UK tourists are evacuated as US begins hurricane relief efforts
Expats and tourists have spoken of their terror at the most powerful storm ever in the Atlantic Ocean, and shock at the extent of the damage.
The hurricane was downgraded to a tropical storm yesterday after battering Florida with 100mph winds and torrential rain overnight.
Recovery and aid efforts were taking place in the worst-affected islands, while many British nationals are working to piece together their lives from the ruins of the storm.
Yesterday, Boris Johnson defended the government’s response to Hurricane Irma, amid claims the UK has done less to evacuate its citizens than other nations.
The Foreign Secretary said there had been an “unprecedented” effort to deal with the aftermath of the storm.
He said: “This is a very big consular crisis and I am confident we are doing everything we possibly can to help British nationals.”
One British family told how they sheltered in a wardrobe as Irma hit their home in Tortola in the British Virgin Islands as a category five storm.
Clare Chilton, husband Hadley and their two children spent more than 24 hours holed up with a mattress protecting their heads during the worst of the hurricane.
Ms Chilton, 40, who is originally from Middlesbrough, said she felt like “one of the lucky ones” after being rescued and taken to Puerto Rico with her three-year-old son and seven-year-old daughter.

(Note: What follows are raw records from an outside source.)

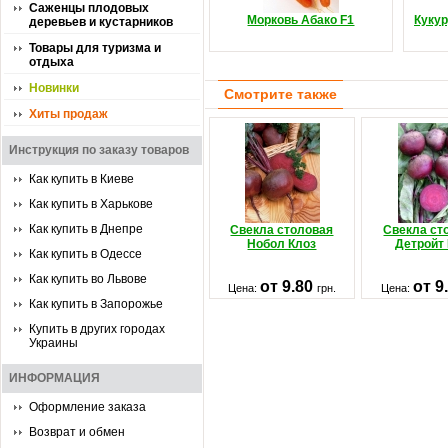
Саженцы плодовых
Морковь Абако F1
Кукур
деревьев и кустарников
Товары для туризма и
отдыха
Новинки
Смотрите также
Хиты продаж
Инструкция по заказу товаров
Как купить в Киеве
Как купить в Харькове
Как купить в Днепре
Свекла столовая
Свекла ст
Нобол Клоз
Детройт
Как купить в Одессе
Как купить во Львове
от 9.80
от 9
Цена:
грн.
Цена:
Как купить в Запорожье
Купить в других городах
Украины
ИНФОРМАЦИЯ
Оформление заказа
Возврат и обмен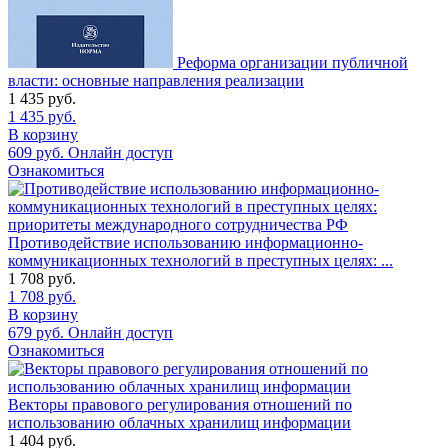
Реформа организации публичной
власти: основные направления реализации
1 435
руб.
1 435
руб.
В корзину
609
руб.
Онлайн доступ
Ознакомиться
Противодействие использованию информационно-
коммуникационных технологий в преступных целях: ...
1 708
руб.
1 708
руб.
В корзину
679
руб.
Онлайн доступ
Ознакомиться
Векторы правового регулирования отношений по
использованию облачных хранилищ информации
1 404
руб.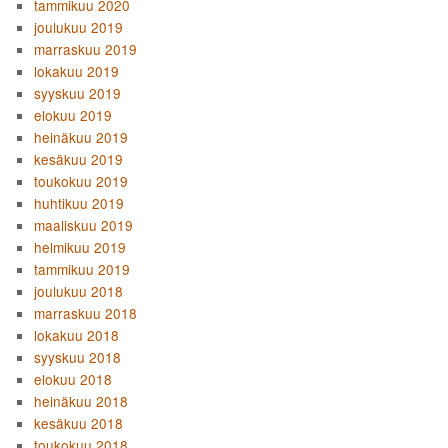
tammikuu 2020
joulukuu 2019
marraskuu 2019
lokakuu 2019
syyskuu 2019
elokuu 2019
heinäkuu 2019
kesäkuu 2019
toukokuu 2019
huhtikuu 2019
maaliskuu 2019
helmikuu 2019
tammikuu 2019
joulukuu 2018
marraskuu 2018
lokakuu 2018
syyskuu 2018
elokuu 2018
heinäkuu 2018
kesäkuu 2018
toukokuu 2018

Others on the island were less fortunate, including the family of British DJ Laura Elliott, who are surrounded by a “collapsed jungle” and awaiting rescue.
Ms Elliott, 38, who was working abroad when the hurricane hit, said she fears her fiancé and two young children may run out of supplies in the coming days.

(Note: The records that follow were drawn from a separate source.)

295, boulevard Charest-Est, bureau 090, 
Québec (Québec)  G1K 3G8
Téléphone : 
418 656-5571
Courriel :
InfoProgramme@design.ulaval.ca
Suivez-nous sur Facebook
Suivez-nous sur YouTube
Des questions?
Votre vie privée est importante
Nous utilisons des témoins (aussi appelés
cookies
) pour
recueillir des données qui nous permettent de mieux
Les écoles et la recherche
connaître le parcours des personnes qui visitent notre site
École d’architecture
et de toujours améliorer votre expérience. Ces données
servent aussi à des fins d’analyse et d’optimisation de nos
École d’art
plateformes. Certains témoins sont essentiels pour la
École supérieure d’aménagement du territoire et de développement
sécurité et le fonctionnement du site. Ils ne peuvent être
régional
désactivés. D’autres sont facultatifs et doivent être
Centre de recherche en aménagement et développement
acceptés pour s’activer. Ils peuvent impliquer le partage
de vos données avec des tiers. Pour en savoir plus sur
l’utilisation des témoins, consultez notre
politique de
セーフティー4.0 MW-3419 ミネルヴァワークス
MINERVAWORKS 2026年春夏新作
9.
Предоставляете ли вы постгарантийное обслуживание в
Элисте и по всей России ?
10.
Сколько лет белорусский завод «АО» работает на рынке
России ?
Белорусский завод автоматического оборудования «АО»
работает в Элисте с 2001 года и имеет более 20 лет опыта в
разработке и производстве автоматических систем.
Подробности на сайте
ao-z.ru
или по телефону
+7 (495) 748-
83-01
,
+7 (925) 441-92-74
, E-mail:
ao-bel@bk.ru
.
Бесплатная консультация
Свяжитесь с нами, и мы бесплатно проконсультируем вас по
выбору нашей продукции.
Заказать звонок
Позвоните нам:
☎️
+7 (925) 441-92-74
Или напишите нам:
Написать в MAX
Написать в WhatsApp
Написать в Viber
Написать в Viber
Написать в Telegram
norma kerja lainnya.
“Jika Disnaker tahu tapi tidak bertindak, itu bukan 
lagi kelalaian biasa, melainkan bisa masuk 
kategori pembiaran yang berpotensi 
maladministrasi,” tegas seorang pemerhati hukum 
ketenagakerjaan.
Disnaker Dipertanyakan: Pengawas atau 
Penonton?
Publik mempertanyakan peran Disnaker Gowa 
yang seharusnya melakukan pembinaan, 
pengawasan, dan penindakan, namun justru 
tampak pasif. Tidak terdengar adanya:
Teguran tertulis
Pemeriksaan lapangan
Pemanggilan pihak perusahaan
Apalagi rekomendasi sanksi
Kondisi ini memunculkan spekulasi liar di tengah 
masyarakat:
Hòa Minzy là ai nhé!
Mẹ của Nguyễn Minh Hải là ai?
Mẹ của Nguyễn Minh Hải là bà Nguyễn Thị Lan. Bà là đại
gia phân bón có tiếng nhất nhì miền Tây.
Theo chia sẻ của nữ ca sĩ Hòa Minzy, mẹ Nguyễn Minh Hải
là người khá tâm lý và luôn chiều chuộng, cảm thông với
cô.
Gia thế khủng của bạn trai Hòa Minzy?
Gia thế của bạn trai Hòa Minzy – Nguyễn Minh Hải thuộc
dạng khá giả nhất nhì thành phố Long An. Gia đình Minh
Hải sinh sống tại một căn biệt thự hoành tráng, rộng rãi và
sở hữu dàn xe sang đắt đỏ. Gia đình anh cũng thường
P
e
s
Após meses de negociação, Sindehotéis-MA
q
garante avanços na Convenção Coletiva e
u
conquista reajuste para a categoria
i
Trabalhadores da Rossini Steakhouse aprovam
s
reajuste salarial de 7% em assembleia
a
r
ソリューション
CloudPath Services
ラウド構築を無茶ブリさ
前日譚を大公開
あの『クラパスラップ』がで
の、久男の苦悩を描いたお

About 2,350 UK holidaymakers in Cuba are being evacuated by Thomas Cook. The tour operator said it is also sending extra support staff to the island, which suffered severe damage due to the extreme weather.
In Florida, 10ft storm surges overwhelmed roads and buildings, cutting off Florida Keys from the mainland.

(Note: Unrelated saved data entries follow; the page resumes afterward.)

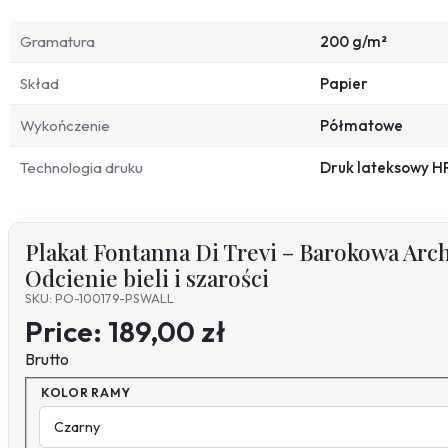
Gramatura
200 g/m²
Skład
Papier
Wykończenie
Półmatowe
Technologia druku
Druk lateksowy H
Plakat Fontanna Di Trevi – Barokowa Arc
Odcienie bieli i szarości
SKU: PO-100179-PSWALL
Price:
189,00 zł
Brutto
KOLOR RAMY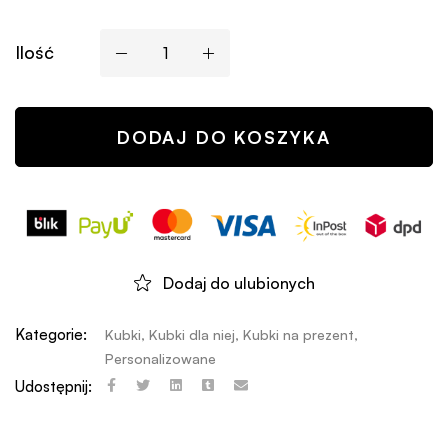
Ilość
DODAJ DO KOSZYKA
Dodaj do ulubionych
Kategorie:
Kubki
,
Kubki dla niej
,
Kubki na prezent
,
Personalizowane
Udostępnij: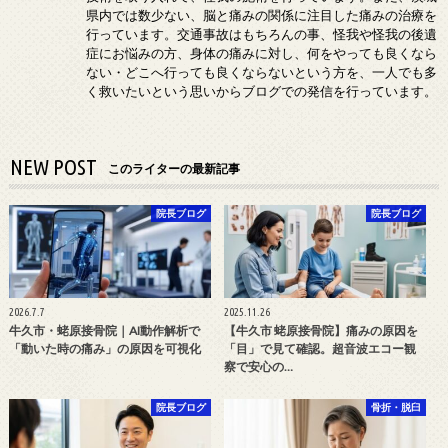
県内では数少ない、脳と痛みの関係に注目した痛みの治療を
行っています。交通事故はもちろんの事、怪我や怪我の後遺
症にお悩みの方、身体の痛みに対し、何をやっても良くなら
ない・どこへ行っても良くならないという方を、一人でも多
く救いたいという思いからブログでの発信を行っています。
NEW POST
このライターの最新記事
院長ブログ
院長ブログ
2026.7.7
2025.11.26
牛久市・蛯原接骨院｜AI動作解析で
【牛久市 蛯原接骨院】痛みの原因を
「動いた時の痛み」の原因を可視化
「目」で見て確認。超音波エコー観
察で安心の…
院長ブログ
骨折・脱臼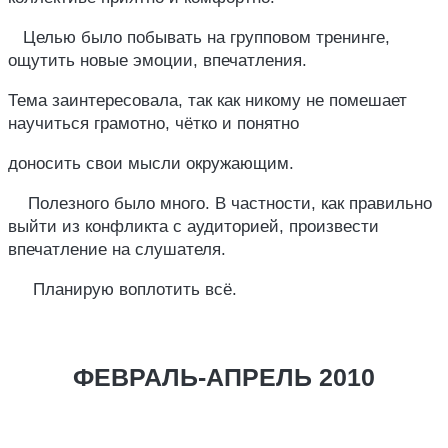
Целью было побывать на групповом тренинге,
ощутить новые эмоции, впечатления.
Тема заинтересовала, так как никому не помешает
научиться грамотно, чётко и понятно
доносить свои мысли окружающим.
Полезного было много. В частности, как правильно
выйти из конфликта с аудиторией, произвести
впечатление на слушателя.
Планирую воплотить всё.
ФЕВРАЛЬ-АПРЕЛЬ 2010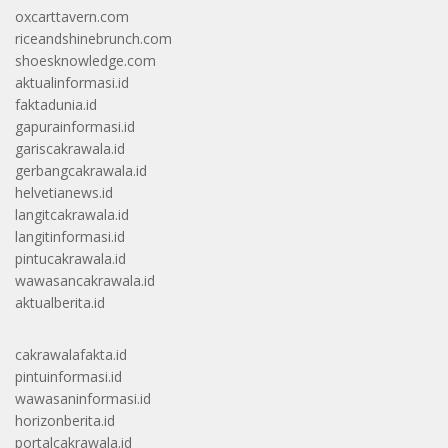
oxcarttavern.com
riceandshinebrunch.com
shoesknowledge.com
aktualinformasi.id
faktadunia.id
gapurainformasi.id
gariscakrawala.id
gerbangcakrawala.id
helvetianews.id
langitcakrawala.id
langitinformasi.id
pintucakrawala.id
wawasancakrawala.id
aktualberita.id
cakrawalafakta.id
pintuinformasi.id
wawasaninformasi.id
horizonberita.id
portalcakrawala.id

Residents and holidaymakers were ordered to stay indoors until the storm had passed.
House-to-house searches were beginning in Florida Keys yesterday, looking for people who need help and assessing the damage. Monroe County Administrator Roman Gastesi said they were “prepared for the worst” and suspected there may be fatalities.
More than 6.2 million homes and businesses remained without power, and 220,000 people huddled in shelters. Officials warned it could take weeks for electricity to be restored to everyone. One death in Florida, that of a man killed in a road accident during the storm, was blamed on Irma.
At least 36 people were killed in the Caribbean as Irma ravaged a string of resort islands long known as holiday playgrounds for the rich.
Matt and Zoe Caveney, from Liverpool, were forced to spend much of their honeymoon confined to their hotel room at Walt Disney World in Orlando.
Mr Caveney, 28, who married Zoe, 22, on 5 August, said: “I’ve never seen rain or wind like it in my life.
“With Orlando being in central Florida we aren’t getting it as bad as the coastal towns, but there are very strong winds and heavy rain battering down. We can hear the wind battering the door and trees outside.”
James Stuart, who is on holiday in Orlando with his mother and brother, said they were “holed up helplessly” and the weather was “unbelievable”.
At least 34 people are reported to have been killed as Irma made its way across the region, while thousands have been left homeless.
In the US, The National Hurricane Centre said the storm “should continue to lose strength and fall below hurricane intensity” during the day, as it continues its path northwards.
But forecasters have warned the threat to life remains as powerful storm surges continue.